Se questo sarà l’effetto, si potrà dire che le sanzioni avranno avuto successo. Non dimentichiamo però che Putin, dopo quanto accaduto nel 2014, ai tempi dell’invasione della Crimea, ha coscientemente preparato il paese a queste conseguenze: il debito estero è sceso al 17% sul PIL, ed il Paese, oltre ad aver già sofferto delle conseguenze del default del 1998, non dovrebbe necessariamente troppo patire dell’impossibilita di accedere ai mercati internazionali anche perché le sempre maggiori integrazioni con l’economia cinese potrebbero fornire a Putin ed ai suoi una alternativa non così difficile da perseguire.

Alcuni esempi concreti: l’esclusione dal sistema internazionale di scambio valuta (SWIFT) pur essendo un elemento di sufficiente disturbo non è l’unico strumento che la Russia può utilizzare per gli scambi con l’estero, o con quella parte di estero che non intende (o non può) interrompere le transazioni commerciali con la Russia.  Negli anni la Russia ha sviluppato diversi sistemi “interni” quali FMS, il MIR (la versione nazionale dello SWIFT attraverso il quale, secondo quanto riporta un recente articolo di Private Capital Today, transitano oltre il 25% delle transazioni nazionali e che ora è utilizzabile anche da Armenia, Ossezia, Turchia, Kyrgyzstan, Uzbekistan e Kazakhstan e che quindi potrebbe essere esteso ad altri paesi non allineati sul fronte delle sanzioni) il System for Transfer of Financial Messages (o SPFS) piattaforma su cui operano anche alcune banche europee. Da ultimo – e qui viene a mio avviso la maggior debolezza del “progetto sanzioni” – andrà visto che atteggiamento prenderà la Cina. Nel campo dei pagamenti, ad esempio, esiste il CIPS (Chinese Cross Border Interbank Payment System) che potrebbe essere offerto da Xi in uso “all’amico Putin”.

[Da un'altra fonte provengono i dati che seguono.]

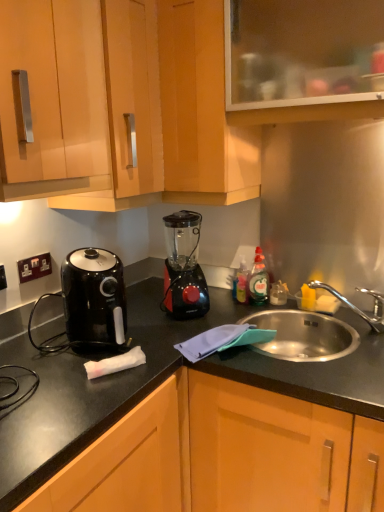 Question: Does point (286, 425) appear closer or farther from the camera than point (0, 278)?

Choices:
 (A) closer
 (B) farther

Answer: (A)

Question: From a real-world perspective, is wooden cabinet at lower center, which appears as the 5th cabinetry when viewed from the top, above or below black plastic electric outlet at lower left, which ranks as the 1th electric outlet in left-to-right order?

Choices:
 (A) below
 (B) above

Answer: (A)

Question: Considering the real-world distances, which object is farthest from the black glossy air fryer at left?

Choices:
 (A) transparent glass cabinet at upper center, placed as the 1th cabinetry when sorted from top to bottom
 (B) black plastic electrical outlet at left, the first electric outlet viewed from the right
 (C) wooden cabinet at upper center, arranged as the second cabinetry when viewed from the top
 (D) matte wood cabinet at upper left, the fourth cabinetry when ordered from top to bottom
 (E) black plastic blender at center

Answer: (A)

Question: Which object is the farthest from the transparent glass cabinet at upper center, placed as the 1th cabinetry when sorted from top to bottom?

Choices:
 (A) black plastic electrical outlet at left, arranged as the first electric outlet when viewed from the back
 (B) black glossy air fryer at left
 (C) matte wood cabinet at upper left, which is the second cabinetry from bottom to top
 (D) wooden cabinet at lower center, which appears as the 1th cabinetry when ordered from the bottom
 (E) matte wood cabinets at upper center, the third cabinetry from the top

Answer: (A) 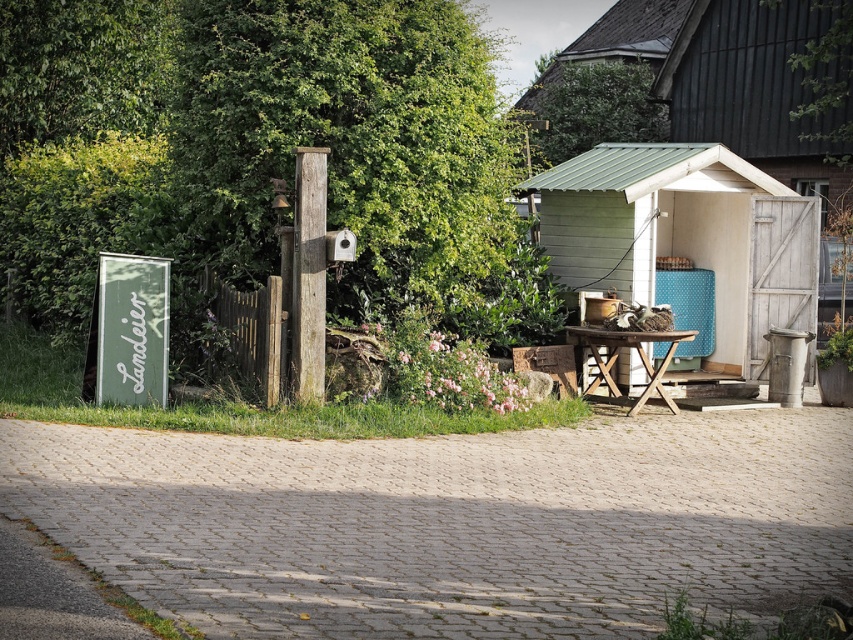 Which of these two, white wood shed at center or weathered wood post at center, stands taller?

white wood shed at center is taller.

Which is more to the left, white wood shed at center or weathered wood post at center?

From the viewer's perspective, weathered wood post at center appears more on the left side.

Image resolution: width=853 pixels, height=640 pixels. What do you see at coordinates (686, 236) in the screenshot? I see `white wood shed at center` at bounding box center [686, 236].

The height and width of the screenshot is (640, 853). What are the coordinates of `white wood shed at center` in the screenshot? It's located at (686, 236).

Is point (381, 282) farther from camera compared to point (631, 97)?

That is False.

At what (x,y) coordinates should I click in order to perform the action: click on green leafy tree at upper left. Please return your answer as a coordinate pair (x, y). The width and height of the screenshot is (853, 640). Looking at the image, I should click on [x=349, y=141].

Is green leafy tree at upper center taller than wooden post at center?

Correct, green leafy tree at upper center is much taller as wooden post at center.

Image resolution: width=853 pixels, height=640 pixels. I want to click on green leafy tree at upper center, so click(592, 109). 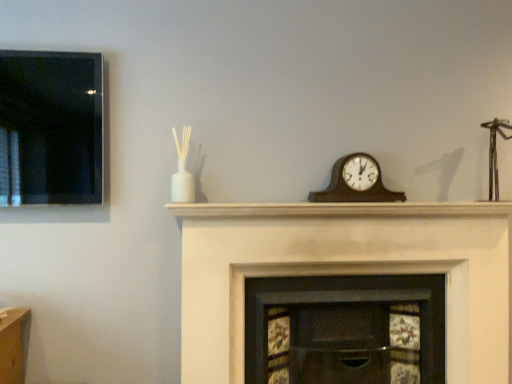 Question: From the image's perspective, is wooden clock at center located above or below white painted wood fireplace at center, the 2th fireplace from the left?

Choices:
 (A) above
 (B) below

Answer: (A)

Question: From a real-world perspective, is wooden clock at center physically located above or below white painted wood fireplace at center, positioned as the 1th fireplace in right-to-left order?

Choices:
 (A) above
 (B) below

Answer: (A)

Question: Estimate the real-world distances between objects in this image. Which object is closer to the wooden fireplace at center, positioned as the first fireplace in left-to-right order?

Choices:
 (A) white matte mantle at center
 (B) white painted wood fireplace at center, positioned as the 1th fireplace in right-to-left order
 (C) wooden clock at center

Answer: (B)

Question: Which of these objects is positioned closest to the white matte mantle at center?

Sul fronte esportazioni di idrocarburi, con un notevole tempismo la scorsa settimana il CEO di Gazprom ha annunciato l’inizio dello sviluppo del Power of Siberia 2, un gasdotto che collegherà Russia e Cina passando per la Mongolia. Non si tratta certamente di una soluzione di breve termine per le esportazioni di gas ma, con i tempi di costruzione cinesi, potrebbe essere una soluzione nemmeno troppo lontana ad una destinazione diversa da quella europea per il gas russo.  Nelle ultime ore sui mercati sono filtrate notizie “dell’interesse” dei giganti pubblici cinesi all’acquisto di partecipazioni anche importanti nei grandi gruppi industriali russi (la stessa Gazprom, Rusal per l’alluminio, etc.). Ecco, dunque che le sanzioni di oggi potrebbero, ahimè, diventare un acceleratore di sviluppi di mercati alternativi – la Cina ha appena iniziato la decarbonizzazione della sua economia e potrebbe assorbire oltre il 100% del gas russo oggi acquistato dall’Europa.
Ecco, dunque che il ruolo della Cina torna una volta di più a essere fondamentale per il successo (o meno) delle sanzioni.

Quale potrebbe essere dunque una soluzione valida alla attuale tragedia? Non sono certo qualificato per poter dare una risposta, ma suggerisco di leggere un articolo pubblicato sul Washington Post nel 2014 – anno della invasione della Crimea e delle relative sanzioni – dall’ex segretario di stato USA Henry Kissinger (che certamente qualificato lo è).
A voi (ed ai posteri) la valutazione se tale analisi sia valida o sia invece solo un cinico esercizio di real politik, e soprattutto se sia in qualche modo applicabile alla situazione attuale.